Indexing PDF Documents with Zend_Search_Lucene

January 20th, 2008

Part I

I along with many others have been trying and asking how to index and search PDF files. Once Zend released its Framework, which is a port of Java Lucene to PHP, I decided to jump on board and find a way to index and search PDF files. So… Lets get started.

The Setup…

We will use XPDF to parse the PDF files and Zend_Search_Lucene for indexing and searching. First we need to read the PDF files and get relevant PDF information such as Title, Author, Modification Date, PDF size, and number of pages in the file. To do all this, download XPDF and copy the pdftotext and pdfinfo into a directory on your web server. The pdfinfo call will get us metadata of the PDF and the pdftotext will convert the PDF to a text file. Converting the PDF to a text file will allow us to store the data in the index.

Next we will have to download the Zend Framework and copy it over to the web server. You can just copy over the Zend_Search folder and the necessary functions but for now we will make it easy and copy everything to the server.

The Code…

Lets start by parsing a file and storing the data into the index file. First we need to make sure that our include path is pointed to the working directory and that we can access the Zend Search Lucene functions.

/** Zend_Search_Lucene */
ini_set('include_path','/path/to/working/directory/);
require_once 'Zend/Search/Lucene.php';

Next we create and index or open an existing index. Here we will call the index pdf_index. This is created as a directory with index files inside it. When you call the create index everything will be created. There is no need to create the pdf_index manually.

/** if the index exists then open it.  Otherwise we will create the index */
if(is_dir("/path/to/index/location/pdf_index/") == 1) {
// Open existing index
$index = Zend_Search_Lucene::open('/path/to/index/location/pdf_index/');
}
else {
//Create a new index
$index = Zend_Search_Lucene::create('/path/to/index/location/pdf_index/');
}

After the index we have to instantiate the document object which will be used to add data to the index.

$doc = new Zend_Search_Lucene_Document();

Next is the most important part of the parsing. We will use XPDF‘s pdfinfo to get metadata about the PDF file. This is a critical part of indexing a PDF since it will get the data that we need in order parse through the actual PDF file. We will store this data in an array and parse through it to get the information we need. Not all the metadata will be used but you can certainly use the additional data if you want.

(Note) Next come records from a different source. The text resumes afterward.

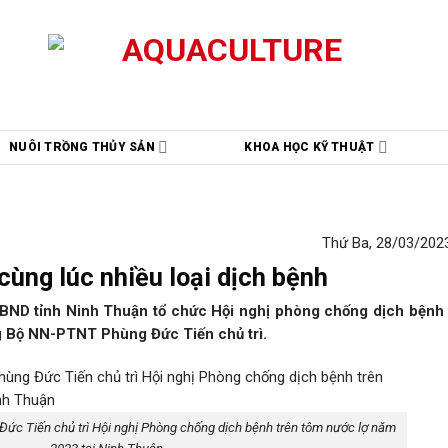
NUÔI TRỒNG THỦY SẢN
KHOA HỌC KỸ THUẬT
Thứ Ba, 28/03/2023
ùng lúc nhiều loại dịch bệnh
ND tỉnh Ninh Thuận tổ chức Hội nghị phòng chống dịch bệnh 
g Bộ NN-PTNT Phùng Đức Tiến chủ trì.
c Tiến chủ trì Hội nghị Phòng chống dịch bệnh trên tôm nước lợ năm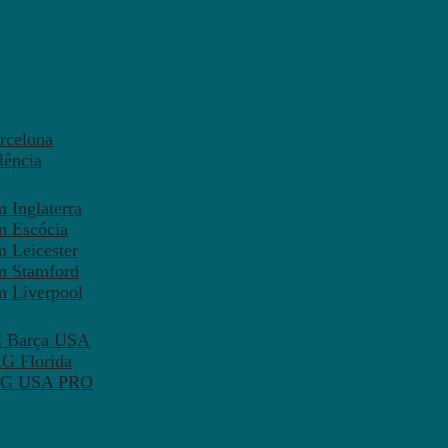
rcelona
lência
 Inglaterra
m Escócia
 Leicester
m Stamford
m Liverpool
FC Barça USA
MG Florida
 PSG USA PRO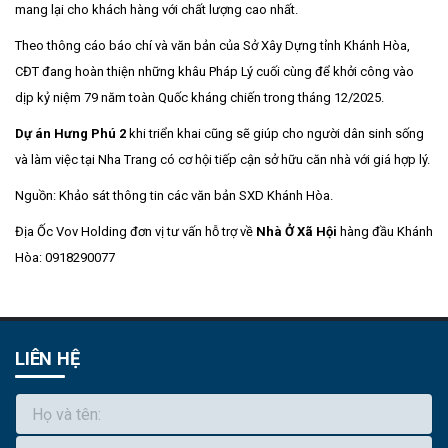
mang lại cho khách hàng với chất lượng cao nhất.
Theo thông cáo báo chí và văn bản của Sở Xây Dựng tỉnh Khánh Hòa,
CĐT đang hoàn thiện những khâu Pháp Lý cuối cùng để khởi công vào
dịp kỷ niệm 79 năm toàn Quốc kháng chiến trong tháng 12/2025.
Dự án Hưng Phú 2
khi triển khai cũng sẽ giúp cho người dân sinh sống
và làm việc tại Nha Trang có cơ hội tiếp cận sở hữu căn nhà với giá hợp lý.
Nguồn: Khảo sát thông tin các văn bản SXD Khánh Hòa.
Địa Ốc Vov Holding đơn vị tư vấn hỗ trợ về
Nhà Ở Xã Hội
hàng đầu Khánh
Hòa: 0918290077
LIÊN HỆ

//Name of the pdf document with out the extension
$pdf_filename = "KDS50A3000";
// get pdf information
$output = shell_exec ("pdfinfo ".$pdf_filename.".pdf");
//Gets the metadata
$data = explode("\n", $output); //puts it into an array
//Get the metadata that we need from the PDF.
//Parse through the Array and store in variables. */
for($c=0; $c < count($data); $c++) {
//Number of Pages
if(stristr($data[$c],"pages") == true) {
$pagestr = $data[$c];
}
//Author
if(stristr($data[$c],"author") == true) {
$authorstr = $data[$c];
}
//Title
if(stristr($data[$c],"title") == true) {
$titlestr = $data[$c];
}
//Modification Date
if(stristr($data[$c],"ModDate") == true) {
$moddatestr = $data[$c];
}
//File Size
if(stristr($data[$c],"File size") == true) {
$sizestr = $data[$c];
}
}
//Remove the titles to the metadata
$pages = trim(substr($pagestr,6));
$author = trim(substr($authorstr,7));
$title = trim(substr($titlestr,6));
$date = trim(substr($moddatestr,8));
$size = get_size(trim(substr(trim(substr($sizestr,10)),0,-5)));

With the file size we call another function called get_size to put the size in a human readable form.

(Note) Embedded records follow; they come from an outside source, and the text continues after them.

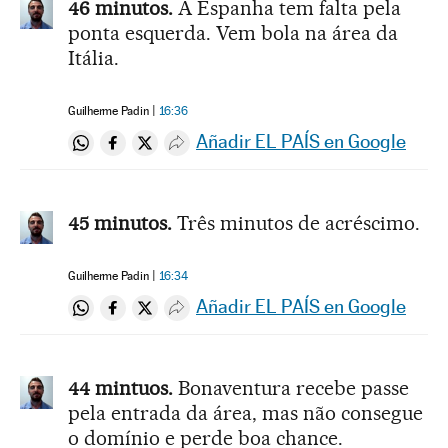
46 minutos.
A Espanha tem falta pela
ponta esquerda. Vem bola na área da
Itália.
Guilherme Padin
16:36
Añadir EL PAÍS en Google
Compartir en Whatsapp
Compartir en Facebook
Compartir en Twitter
Desplegar Redes Sociales
45 minutos.
Três minutos de acréscimo.
Guilherme Padin
16:34
Añadir EL PAÍS en Google
Compartir en Whatsapp
Compartir en Facebook
Compartir en Twitter
Desplegar Redes Sociales
44 mintuos.
Bonaventura recebe passe
pela entrada da área, mas não consegue
o domínio e perde boa chance.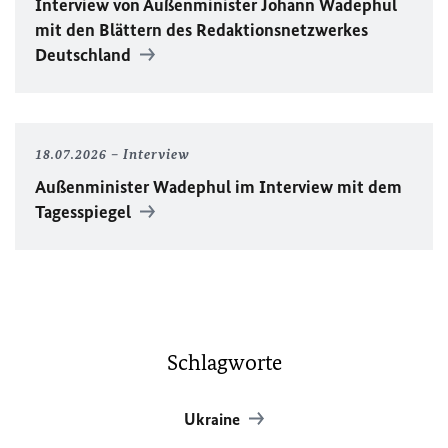
Interview von Außenminister Johann Wadephul
mit den Blättern des Redaktionsnetzwerkes
Deutschland
18.07.2026
Interview
Außenminister Wadephul im Interview mit dem
Tagesspiegel
Schlagworte
Ukraine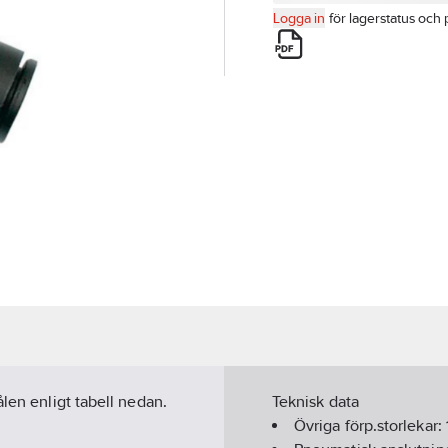
Logga in
för lagerstatus och 
len enligt tabell nedan.
Teknisk data
Övriga förp.storlekar: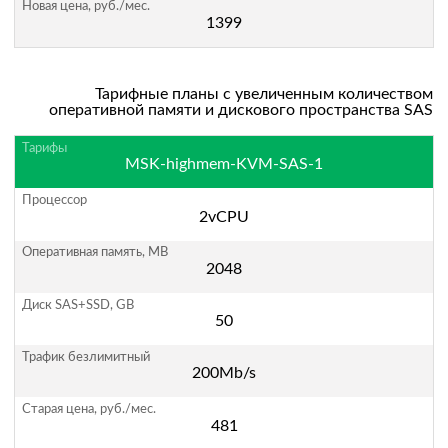
1399
Тарифные планы с увеличенным количеством
оперативной памяти и дискового пространства SAS
MSK-highmem-KVM-SAS-1
2vCPU
2048
50
200Mb/s
481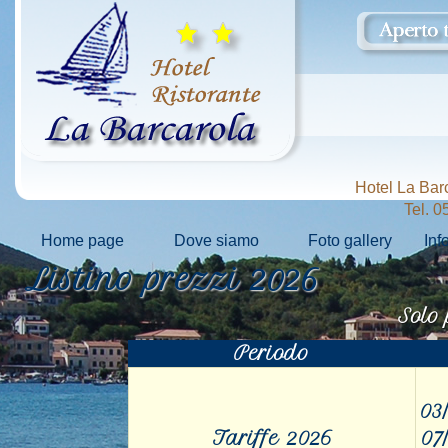
Hotel La Bar
Tel. 
Home page
Dove siamo
Foto gallery
Inf
Listino prezzi 2026
Solo
Periodo
03
Tariffe 2026
07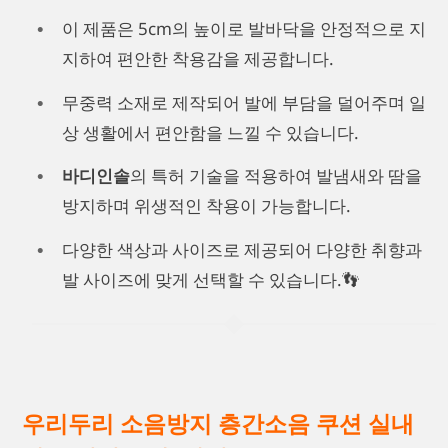
이 제품은 5cm의 높이로 발바닥을 안정적으로 지
지하여 편안한 착용감을 제공합니다.
무중력 소재로 제작되어 발에 부담을 덜어주며 일
상 생활에서 편안함을 느낄 수 있습니다.
바디인솔
의 특허 기술을 적용하여 발냄새와 땀을
방지하며 위생적인 착용이 가능합니다.
다양한 색상과 사이즈로 제공되어 다양한 취향과
발 사이즈에 맞게 선택할 수 있습니다.👣
우리두리 소음방지 층간소음 쿠션 실내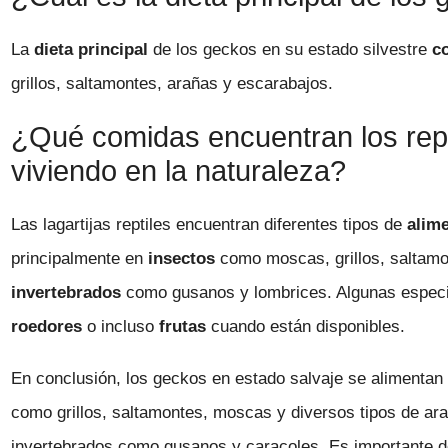
La
dieta principal
de los geckos en su estado silvestre
c
grillos, saltamontes, arañas y escarabajos.
¿Qué comidas encuentran los repti
viviendo en la naturaleza?
Las lagartijas reptiles encuentran diferentes tipos de
alim
principalmente en
insectos
como moscas, grillos, saltam
invertebrados
como gusanos y lombrices. Algunas especi
roedores
o incluso
frutas
cuando están disponibles.
En conclusión, los geckos en estado salvaje se alimentan
como grillos, saltamontes, moscas y diversos tipos de a
invertebrados como gusanos y caracoles. Es importante d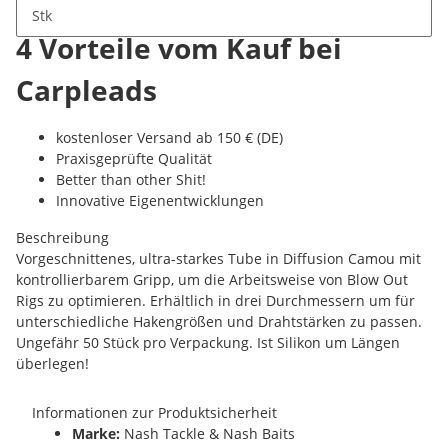
Stk
4 Vorteile vom Kauf bei
Carpleads
kostenloser Versand ab 150 € (DE)
Praxisgeprüfte Qualität
Better than other Shit!
Innovative Eigenentwicklungen
Beschreibung
Vorgeschnittenes, ultra-starkes Tube in Diffusion Camou mit
kontrollierbarem Gripp, um die Arbeitsweise von Blow Out
Rigs zu optimieren. Erhältlich in drei Durchmessern um für
unterschiedliche Hakengrößen und Drahtstärken zu passen.
Ungefähr 50 Stück pro Verpackung. Ist Silikon um Längen
überlegen!
Informationen zur Produktsicherheit
Marke:
Nash Tackle & Nash Baits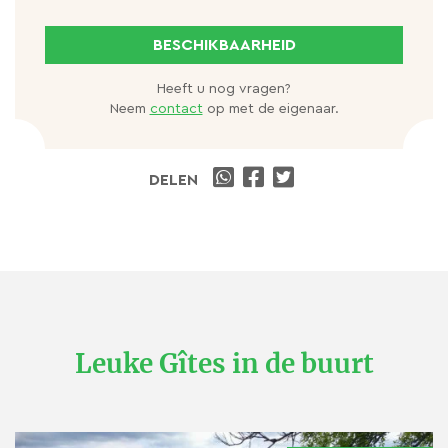
Maar ook het Canal du Midi is dichtbij.
BESCHIKBAARHEID
EN NOG VEEL MEER
Heeft u nog vragen?
Vraag de eigenaar, hij kent de omgeving als zijn
Neem
contact
op met de eigenaar.
broekzak!
DELEN
Leuke Gîtes in de buurt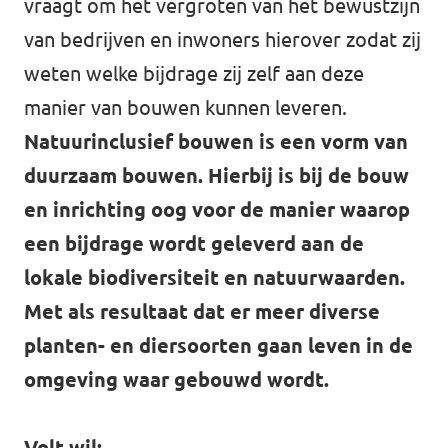
vraagt om het vergroten van het bewustzijn
van bedrijven en inwoners hierover zodat zij
weten welke bijdrage zij zelf aan deze
manier van bouwen kunnen leveren.
Natuurinclusief bouwen is een vorm van
duurzaam bouwen. Hierbij is bij de bouw
en inrichting oog voor de manier waarop
een bijdrage wordt geleverd aan de
lokale biodiversiteit en natuurwaarden.
Met als resultaat dat er meer diverse
planten- en diersoorten gaan leven in de
omgeving waar gebouwd wordt.
Volt wil:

function get_size($size) {
$bytes = array('B','KB','MB','GB','TB');
foreach($bytes as $val) {
if($size > 1024) {
$size = $size / 1024;
}
else {
break;
}
}
return round($size, 2)." ".$val;
}

Now we have all the necessary data that we need to parse through the PDF file, here is how we will do it. Since we know how many pages there are in the PDF we will create a for loop and increment through each page. So if we have a 2 page PDF file, we will convert page 1 and store it in the index then convert page two and store it in the index. Each page will be stored as a separate document in the index. This allows us to specify what page of the PDF the relevant search terms are referencing.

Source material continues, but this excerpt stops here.